Again, pretty much nothing is purely gender-related. Though one woman told me she has a problem because her group likes to do team-building extreme sports together. They are all huge burly men. She, the only woman, is tiny, even for a woman. She can’t really play these sorts of sports with them. When she attempts to participate, like in ultimate Frisbee, they don’t throw to her (they don’t want her to get hurt). She feels left out. She suggested to her manager that the group do other things, like perhaps a pot-luck cooking party, but her manager sadly pointed out that nobody else in the group would want to do that.
One thing that I hate is when women “pick the wrong battles,” for instance, complaining if people use what women perceive as non-gender-neutral terms, e.g., in an email saying “Hey guys! That design has the following technical problem…” I cringe when some woman on the mailing list says “We are not all guys!”
That being said, of course there are genuinely hostile work environments with cases of genuine sexual harassment, and those have to be dealt with. But I think women would be much better off if we let the superficial stuff slide.
I had a manager once who was wonderful in almost all ways…really smart, really well-meaning, but I always made him nervous. He admired the tall pompous guys in the group, but he never quite knew what to make of me.

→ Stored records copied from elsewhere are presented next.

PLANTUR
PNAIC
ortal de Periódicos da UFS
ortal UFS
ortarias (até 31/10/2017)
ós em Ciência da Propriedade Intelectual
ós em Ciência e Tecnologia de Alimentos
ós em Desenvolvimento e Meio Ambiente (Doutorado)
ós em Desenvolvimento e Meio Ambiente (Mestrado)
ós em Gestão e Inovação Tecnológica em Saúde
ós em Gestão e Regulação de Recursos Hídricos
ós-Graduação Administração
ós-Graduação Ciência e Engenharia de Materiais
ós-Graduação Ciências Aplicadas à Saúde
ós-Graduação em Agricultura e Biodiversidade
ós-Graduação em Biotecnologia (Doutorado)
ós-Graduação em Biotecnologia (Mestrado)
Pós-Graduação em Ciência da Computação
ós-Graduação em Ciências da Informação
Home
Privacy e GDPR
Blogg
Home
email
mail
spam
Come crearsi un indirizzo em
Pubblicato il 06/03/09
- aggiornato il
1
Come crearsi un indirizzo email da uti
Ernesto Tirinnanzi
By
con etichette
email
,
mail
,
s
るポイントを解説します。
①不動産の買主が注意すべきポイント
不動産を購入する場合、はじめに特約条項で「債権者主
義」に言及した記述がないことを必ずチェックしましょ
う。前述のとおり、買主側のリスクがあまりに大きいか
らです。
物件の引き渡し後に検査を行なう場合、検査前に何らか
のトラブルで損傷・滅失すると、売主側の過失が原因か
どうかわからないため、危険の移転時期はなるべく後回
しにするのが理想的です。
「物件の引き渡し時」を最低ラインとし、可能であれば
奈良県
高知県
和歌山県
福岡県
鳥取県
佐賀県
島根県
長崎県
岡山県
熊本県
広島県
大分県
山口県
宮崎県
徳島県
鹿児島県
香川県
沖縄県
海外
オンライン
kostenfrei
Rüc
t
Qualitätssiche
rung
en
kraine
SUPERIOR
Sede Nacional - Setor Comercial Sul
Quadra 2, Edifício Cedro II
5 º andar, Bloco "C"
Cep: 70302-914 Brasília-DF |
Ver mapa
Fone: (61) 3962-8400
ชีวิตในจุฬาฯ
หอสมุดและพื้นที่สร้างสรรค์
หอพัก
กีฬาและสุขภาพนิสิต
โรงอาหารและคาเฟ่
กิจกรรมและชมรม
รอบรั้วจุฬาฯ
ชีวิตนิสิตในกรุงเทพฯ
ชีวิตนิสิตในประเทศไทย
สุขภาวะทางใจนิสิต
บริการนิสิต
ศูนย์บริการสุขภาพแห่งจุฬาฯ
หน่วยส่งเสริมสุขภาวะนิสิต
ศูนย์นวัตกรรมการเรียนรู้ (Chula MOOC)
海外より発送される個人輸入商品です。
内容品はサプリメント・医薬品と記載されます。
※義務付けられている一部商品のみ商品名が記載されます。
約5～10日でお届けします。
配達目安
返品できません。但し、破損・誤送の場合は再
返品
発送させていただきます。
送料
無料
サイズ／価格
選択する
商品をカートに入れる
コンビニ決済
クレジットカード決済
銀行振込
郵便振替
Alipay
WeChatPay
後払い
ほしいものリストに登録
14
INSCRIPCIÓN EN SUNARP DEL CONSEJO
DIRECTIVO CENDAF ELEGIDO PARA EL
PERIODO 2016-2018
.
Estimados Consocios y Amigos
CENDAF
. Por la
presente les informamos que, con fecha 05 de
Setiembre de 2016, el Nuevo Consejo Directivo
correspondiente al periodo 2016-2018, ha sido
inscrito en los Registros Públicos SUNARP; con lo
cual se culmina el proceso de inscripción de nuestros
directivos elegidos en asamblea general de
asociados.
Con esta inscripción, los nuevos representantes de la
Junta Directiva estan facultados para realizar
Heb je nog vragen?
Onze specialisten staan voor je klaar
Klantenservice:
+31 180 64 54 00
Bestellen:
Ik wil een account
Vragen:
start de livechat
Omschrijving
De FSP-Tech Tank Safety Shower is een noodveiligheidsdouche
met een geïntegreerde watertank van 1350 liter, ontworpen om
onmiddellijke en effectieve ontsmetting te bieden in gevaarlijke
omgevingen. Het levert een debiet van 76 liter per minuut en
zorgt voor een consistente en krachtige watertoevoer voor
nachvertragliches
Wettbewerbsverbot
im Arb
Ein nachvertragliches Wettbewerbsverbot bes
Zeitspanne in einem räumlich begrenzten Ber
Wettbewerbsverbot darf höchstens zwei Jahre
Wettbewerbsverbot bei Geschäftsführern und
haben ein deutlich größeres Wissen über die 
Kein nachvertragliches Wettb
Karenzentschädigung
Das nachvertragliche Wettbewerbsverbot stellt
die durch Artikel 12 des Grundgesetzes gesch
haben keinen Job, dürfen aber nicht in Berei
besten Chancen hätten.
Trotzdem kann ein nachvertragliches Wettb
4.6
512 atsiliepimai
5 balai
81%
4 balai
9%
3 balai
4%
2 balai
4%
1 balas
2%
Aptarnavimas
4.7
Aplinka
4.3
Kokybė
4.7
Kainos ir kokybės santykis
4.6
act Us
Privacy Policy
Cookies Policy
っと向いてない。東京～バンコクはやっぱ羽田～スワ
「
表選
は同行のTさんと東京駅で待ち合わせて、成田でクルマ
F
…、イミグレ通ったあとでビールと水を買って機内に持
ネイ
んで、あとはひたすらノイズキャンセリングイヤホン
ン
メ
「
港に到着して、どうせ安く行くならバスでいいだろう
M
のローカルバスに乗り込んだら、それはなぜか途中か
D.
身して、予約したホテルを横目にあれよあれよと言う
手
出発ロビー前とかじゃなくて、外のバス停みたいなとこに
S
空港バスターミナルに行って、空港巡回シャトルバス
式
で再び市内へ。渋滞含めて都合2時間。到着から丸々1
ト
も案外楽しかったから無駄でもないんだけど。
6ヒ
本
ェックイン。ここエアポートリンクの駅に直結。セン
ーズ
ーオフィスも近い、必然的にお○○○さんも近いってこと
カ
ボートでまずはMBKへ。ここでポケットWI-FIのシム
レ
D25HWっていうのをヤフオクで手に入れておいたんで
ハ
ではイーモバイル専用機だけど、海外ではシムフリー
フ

When I did something really clever, he was smart enough to understand its importance, but then he’d look at me all confused and say “How did *you* think of that?” He meant well…
If you could, what advice would you give to your younger self? What do you wish you had known? What do you think you did right?
“What I did right” was pretty much due to a bunch of accidents. I just happened to get exactly the right job at the right time in the right place, so it was my job to design routing protocols at a time when the field was in its infancy. It was because of the way I approach problems, thinking it through conceptually rather than diving right in and solving each special case, that the designs wound up being so successful.
But I was not good about making a big deal out of what I did. My designs were so deceptively simple that it was easy for people to assume I just had easy problems, whereas others, who made super-complicated designs (that were technically unsound and never worked) and were able to talk about them in ways that nobody understood, were considered geniuses.